Extracted page text data
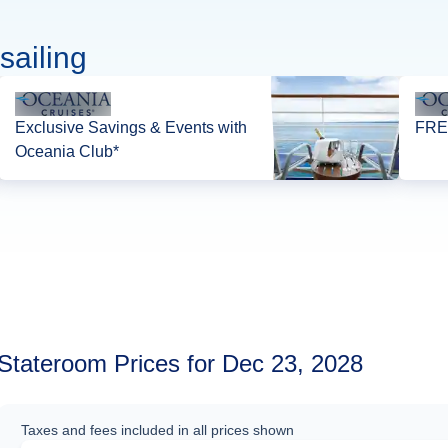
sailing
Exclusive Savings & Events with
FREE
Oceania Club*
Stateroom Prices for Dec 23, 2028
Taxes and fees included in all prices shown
* * *
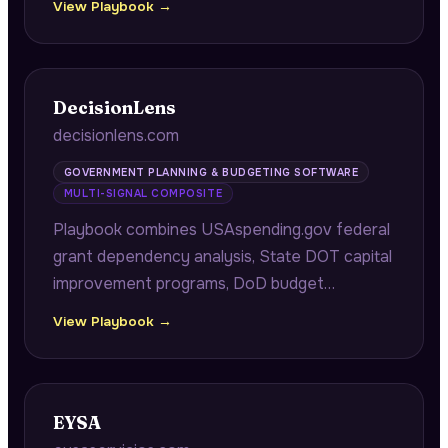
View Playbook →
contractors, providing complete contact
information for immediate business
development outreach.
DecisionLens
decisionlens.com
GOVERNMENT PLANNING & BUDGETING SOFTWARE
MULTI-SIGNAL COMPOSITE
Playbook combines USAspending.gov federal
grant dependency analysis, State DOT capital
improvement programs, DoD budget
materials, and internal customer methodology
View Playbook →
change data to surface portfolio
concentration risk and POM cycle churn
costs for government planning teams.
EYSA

## Work task
Each line above from the one with "Exclusive Savings & Events with" up to and including the one with "Taxes and fees included in all prices shown" must be set down exactly, and no line outside that span may appear.

## Task output
Exclusive Savings & Events with
FREE
Oceania Club*
Stateroom Prices for Dec 23, 2028
Taxes and fees included in all prices shown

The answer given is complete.